* Data records *
· · · ·

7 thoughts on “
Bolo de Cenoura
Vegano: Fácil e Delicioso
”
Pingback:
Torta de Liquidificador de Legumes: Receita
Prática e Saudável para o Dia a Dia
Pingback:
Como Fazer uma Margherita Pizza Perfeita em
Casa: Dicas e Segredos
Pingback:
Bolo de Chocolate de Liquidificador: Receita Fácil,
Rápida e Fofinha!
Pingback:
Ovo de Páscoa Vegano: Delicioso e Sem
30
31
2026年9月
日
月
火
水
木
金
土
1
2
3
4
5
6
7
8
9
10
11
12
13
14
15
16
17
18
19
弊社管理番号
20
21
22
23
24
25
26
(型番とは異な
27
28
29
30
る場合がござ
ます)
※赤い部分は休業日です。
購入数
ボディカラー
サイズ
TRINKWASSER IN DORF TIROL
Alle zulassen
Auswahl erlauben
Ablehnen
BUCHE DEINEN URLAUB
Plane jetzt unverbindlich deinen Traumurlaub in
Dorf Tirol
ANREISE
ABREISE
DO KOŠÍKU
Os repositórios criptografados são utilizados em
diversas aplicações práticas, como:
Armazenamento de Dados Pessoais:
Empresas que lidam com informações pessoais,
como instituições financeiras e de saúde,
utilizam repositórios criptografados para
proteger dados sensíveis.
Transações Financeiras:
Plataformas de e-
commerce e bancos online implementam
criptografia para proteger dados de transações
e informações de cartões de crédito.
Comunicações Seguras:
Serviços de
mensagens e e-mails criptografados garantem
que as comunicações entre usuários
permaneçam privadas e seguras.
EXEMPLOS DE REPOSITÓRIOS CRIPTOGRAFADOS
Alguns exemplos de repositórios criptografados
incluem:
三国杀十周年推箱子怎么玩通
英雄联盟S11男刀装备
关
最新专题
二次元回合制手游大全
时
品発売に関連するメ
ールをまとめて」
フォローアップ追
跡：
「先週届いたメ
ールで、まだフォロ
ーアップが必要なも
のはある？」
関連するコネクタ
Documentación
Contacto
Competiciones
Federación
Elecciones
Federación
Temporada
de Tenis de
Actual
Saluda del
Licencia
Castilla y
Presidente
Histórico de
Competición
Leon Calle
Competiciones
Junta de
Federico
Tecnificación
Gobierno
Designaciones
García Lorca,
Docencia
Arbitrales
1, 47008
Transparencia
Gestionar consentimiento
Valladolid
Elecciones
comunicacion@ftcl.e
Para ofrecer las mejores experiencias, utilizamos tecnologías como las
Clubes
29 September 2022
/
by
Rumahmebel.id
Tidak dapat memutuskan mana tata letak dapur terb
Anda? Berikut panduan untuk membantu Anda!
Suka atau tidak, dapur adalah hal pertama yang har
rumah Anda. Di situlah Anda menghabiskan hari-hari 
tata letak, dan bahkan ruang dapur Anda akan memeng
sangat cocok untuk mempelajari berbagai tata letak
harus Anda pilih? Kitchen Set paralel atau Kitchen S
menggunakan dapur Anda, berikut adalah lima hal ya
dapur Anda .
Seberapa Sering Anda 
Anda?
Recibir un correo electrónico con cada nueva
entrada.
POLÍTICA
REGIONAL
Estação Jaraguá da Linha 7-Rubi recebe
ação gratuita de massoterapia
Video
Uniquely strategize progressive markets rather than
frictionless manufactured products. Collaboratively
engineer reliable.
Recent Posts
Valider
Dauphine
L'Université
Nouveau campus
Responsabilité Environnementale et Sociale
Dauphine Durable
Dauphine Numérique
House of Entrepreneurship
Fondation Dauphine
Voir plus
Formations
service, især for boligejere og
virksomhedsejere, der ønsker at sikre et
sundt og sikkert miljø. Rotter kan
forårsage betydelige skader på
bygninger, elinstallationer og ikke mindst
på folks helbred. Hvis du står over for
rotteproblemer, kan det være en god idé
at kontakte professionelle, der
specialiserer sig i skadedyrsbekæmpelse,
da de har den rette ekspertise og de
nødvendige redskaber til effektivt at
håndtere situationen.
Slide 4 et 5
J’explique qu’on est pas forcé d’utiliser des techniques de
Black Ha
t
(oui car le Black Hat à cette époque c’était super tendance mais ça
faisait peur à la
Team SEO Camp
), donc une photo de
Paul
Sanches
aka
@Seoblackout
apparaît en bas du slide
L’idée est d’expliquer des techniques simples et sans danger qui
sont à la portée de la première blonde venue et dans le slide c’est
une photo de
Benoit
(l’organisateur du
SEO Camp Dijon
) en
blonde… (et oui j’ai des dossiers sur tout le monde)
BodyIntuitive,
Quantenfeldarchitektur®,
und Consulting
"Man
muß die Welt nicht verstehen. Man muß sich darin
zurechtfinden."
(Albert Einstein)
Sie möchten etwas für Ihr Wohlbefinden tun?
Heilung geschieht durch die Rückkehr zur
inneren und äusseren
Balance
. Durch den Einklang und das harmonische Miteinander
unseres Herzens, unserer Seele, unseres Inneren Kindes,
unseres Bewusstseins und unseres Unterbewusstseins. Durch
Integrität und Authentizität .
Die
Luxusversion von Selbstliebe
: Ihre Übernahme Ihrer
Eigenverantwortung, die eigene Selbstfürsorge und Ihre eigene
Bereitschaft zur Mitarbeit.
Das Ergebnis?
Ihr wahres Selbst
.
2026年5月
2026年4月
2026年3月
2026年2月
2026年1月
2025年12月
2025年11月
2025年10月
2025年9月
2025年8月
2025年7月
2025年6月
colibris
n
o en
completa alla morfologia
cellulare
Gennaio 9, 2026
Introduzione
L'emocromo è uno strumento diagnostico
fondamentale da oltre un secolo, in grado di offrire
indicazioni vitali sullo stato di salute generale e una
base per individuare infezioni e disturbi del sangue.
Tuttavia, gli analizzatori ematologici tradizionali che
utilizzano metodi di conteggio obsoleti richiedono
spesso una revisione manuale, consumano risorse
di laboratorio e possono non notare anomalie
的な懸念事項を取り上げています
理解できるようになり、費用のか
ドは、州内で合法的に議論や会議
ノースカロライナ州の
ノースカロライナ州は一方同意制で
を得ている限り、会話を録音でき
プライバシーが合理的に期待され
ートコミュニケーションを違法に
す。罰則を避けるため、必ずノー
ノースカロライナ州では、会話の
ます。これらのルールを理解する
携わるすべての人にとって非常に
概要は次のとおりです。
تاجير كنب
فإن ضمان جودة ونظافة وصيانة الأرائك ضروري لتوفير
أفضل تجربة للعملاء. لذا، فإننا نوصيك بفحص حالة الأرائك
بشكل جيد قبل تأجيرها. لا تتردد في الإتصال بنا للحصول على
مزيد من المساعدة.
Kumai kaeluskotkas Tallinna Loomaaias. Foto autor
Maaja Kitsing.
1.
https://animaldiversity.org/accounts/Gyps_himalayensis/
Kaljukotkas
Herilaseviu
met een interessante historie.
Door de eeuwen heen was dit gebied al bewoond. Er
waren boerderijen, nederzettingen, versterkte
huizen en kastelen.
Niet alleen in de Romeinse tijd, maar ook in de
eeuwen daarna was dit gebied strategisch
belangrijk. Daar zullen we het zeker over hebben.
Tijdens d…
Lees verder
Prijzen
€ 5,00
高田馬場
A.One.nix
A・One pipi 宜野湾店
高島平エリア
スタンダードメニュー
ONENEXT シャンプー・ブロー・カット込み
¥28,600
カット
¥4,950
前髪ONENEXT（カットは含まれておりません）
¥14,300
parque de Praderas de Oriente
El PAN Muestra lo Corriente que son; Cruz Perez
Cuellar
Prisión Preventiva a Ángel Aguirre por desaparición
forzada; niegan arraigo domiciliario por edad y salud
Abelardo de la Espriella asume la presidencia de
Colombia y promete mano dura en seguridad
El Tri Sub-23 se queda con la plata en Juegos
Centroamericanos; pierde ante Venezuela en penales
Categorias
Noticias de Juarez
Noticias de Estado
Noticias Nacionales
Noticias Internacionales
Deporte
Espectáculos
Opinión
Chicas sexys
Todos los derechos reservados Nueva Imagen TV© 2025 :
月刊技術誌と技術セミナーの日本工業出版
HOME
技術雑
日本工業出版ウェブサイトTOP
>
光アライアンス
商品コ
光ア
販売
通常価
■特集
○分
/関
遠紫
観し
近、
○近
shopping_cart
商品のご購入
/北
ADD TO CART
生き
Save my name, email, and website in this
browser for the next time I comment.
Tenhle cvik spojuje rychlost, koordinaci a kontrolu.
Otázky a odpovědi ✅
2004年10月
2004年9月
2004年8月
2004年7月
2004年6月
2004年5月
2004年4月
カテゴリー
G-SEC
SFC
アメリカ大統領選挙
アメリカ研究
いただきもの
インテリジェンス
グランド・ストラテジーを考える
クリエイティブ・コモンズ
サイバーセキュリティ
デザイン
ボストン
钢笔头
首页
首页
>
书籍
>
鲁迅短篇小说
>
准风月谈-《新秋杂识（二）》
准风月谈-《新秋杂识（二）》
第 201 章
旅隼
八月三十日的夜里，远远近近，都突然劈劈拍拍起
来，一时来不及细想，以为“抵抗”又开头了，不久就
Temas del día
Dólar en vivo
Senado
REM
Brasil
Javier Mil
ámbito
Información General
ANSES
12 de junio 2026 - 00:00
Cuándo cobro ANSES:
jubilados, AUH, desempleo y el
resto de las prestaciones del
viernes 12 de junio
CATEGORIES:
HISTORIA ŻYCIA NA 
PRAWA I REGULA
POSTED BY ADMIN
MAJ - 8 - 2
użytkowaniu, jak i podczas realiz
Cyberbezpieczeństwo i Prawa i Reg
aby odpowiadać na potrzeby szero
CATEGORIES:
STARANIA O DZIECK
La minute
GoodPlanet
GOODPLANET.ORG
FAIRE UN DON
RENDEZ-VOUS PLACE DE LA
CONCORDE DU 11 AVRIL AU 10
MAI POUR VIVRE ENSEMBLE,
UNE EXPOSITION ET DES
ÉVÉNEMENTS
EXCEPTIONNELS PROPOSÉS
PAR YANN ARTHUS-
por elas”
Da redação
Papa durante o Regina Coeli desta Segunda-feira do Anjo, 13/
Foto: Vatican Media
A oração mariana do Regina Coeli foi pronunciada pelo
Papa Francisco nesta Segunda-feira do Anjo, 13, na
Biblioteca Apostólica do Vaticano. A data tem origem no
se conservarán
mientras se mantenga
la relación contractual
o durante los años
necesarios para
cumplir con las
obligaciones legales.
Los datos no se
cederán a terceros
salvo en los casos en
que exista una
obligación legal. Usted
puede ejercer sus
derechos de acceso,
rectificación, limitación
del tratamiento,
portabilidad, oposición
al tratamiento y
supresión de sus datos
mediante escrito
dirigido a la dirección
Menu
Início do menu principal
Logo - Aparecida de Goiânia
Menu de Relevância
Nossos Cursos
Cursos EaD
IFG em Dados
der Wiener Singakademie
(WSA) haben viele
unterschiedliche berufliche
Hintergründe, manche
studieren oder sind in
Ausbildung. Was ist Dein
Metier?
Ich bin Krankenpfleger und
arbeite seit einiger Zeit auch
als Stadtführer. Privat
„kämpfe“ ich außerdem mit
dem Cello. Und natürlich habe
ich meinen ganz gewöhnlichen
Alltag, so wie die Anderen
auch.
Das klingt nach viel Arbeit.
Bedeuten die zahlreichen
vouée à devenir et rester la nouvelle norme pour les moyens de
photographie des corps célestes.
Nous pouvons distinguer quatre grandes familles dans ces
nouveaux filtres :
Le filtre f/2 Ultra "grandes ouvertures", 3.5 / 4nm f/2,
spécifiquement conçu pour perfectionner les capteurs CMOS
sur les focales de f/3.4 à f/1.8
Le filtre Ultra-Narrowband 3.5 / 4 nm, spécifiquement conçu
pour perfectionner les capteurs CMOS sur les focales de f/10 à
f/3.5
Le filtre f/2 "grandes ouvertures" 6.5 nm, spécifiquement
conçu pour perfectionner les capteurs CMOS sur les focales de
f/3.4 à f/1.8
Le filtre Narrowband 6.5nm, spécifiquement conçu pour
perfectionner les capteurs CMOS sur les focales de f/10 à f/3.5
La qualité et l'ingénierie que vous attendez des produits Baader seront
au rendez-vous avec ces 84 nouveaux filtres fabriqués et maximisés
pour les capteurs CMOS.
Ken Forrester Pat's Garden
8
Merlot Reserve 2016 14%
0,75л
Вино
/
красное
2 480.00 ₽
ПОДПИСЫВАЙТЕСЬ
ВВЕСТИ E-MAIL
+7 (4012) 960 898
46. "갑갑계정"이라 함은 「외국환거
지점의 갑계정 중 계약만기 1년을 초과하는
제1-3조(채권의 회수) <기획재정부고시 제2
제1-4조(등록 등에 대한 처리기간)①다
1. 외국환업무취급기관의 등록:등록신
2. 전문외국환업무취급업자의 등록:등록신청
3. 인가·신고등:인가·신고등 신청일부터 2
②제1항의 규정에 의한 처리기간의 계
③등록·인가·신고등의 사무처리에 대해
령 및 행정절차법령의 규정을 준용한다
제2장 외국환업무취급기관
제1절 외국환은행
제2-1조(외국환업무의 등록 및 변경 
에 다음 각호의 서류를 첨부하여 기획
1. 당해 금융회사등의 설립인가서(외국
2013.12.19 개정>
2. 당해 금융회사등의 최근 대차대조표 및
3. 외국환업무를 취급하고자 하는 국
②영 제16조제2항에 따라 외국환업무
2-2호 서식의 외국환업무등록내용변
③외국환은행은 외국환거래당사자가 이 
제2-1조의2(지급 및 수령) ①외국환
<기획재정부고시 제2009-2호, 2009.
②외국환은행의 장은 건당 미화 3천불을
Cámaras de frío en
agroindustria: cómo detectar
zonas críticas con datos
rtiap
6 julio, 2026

· · · ·

* What the task asks *
Exact copies are needed of the line with "La qualité et" and each line after it through the end of the material above.

* Written solution *
La qualité et l'ingénierie que vous attendez des produits Baader seront
au rendez-vous avec ces 84 nouveaux filtres fabriqués et maximisés
pour les capteurs CMOS.
Ken Forrester Pat's Garden
8
Merlot Reserve 2016 14%
0,75л
Вино
/
красное
2 480.00 ₽
ПОДПИСЫВАЙТЕСЬ
ВВЕСТИ E-MAIL
+7 (4012) 960 898
46. "갑갑계정"이라 함은 「외국환거
지점의 갑계정 중 계약만기 1년을 초과하는
제1-3조(채권의 회수) <기획재정부고시 제2
제1-4조(등록 등에 대한 처리기간)①다
1. 외국환업무취급기관의 등록:등록신
2. 전문외국환업무취급업자의 등록:등록신청
3. 인가·신고등:인가·신고등 신청일부터 2
②제1항의 규정에 의한 처리기간의 계
③등록·인가·신고등의 사무처리에 대해
령 및 행정절차법령의 규정을 준용한다
제2장 외국환업무취급기관
제1절 외국환은행
제2-1조(외국환업무의 등록 및 변경 
에 다음 각호의 서류를 첨부하여 기획
1. 당해 금융회사등의 설립인가서(외국
2013.12.19 개정>
2. 당해 금융회사등의 최근 대차대조표 및
3. 외국환업무를 취급하고자 하는 국
②영 제16조제2항에 따라 외국환업무
2-2호 서식의 외국환업무등록내용변
③외국환은행은 외국환거래당사자가 이 
제2-1조의2(지급 및 수령) ①외국환
<기획재정부고시 제2009-2호, 2009.
②외국환은행의 장은 건당 미화 3천불을
Cámaras de frío en
agroindustria: cómo detectar
zonas críticas con datos
rtiap
6 julio, 2026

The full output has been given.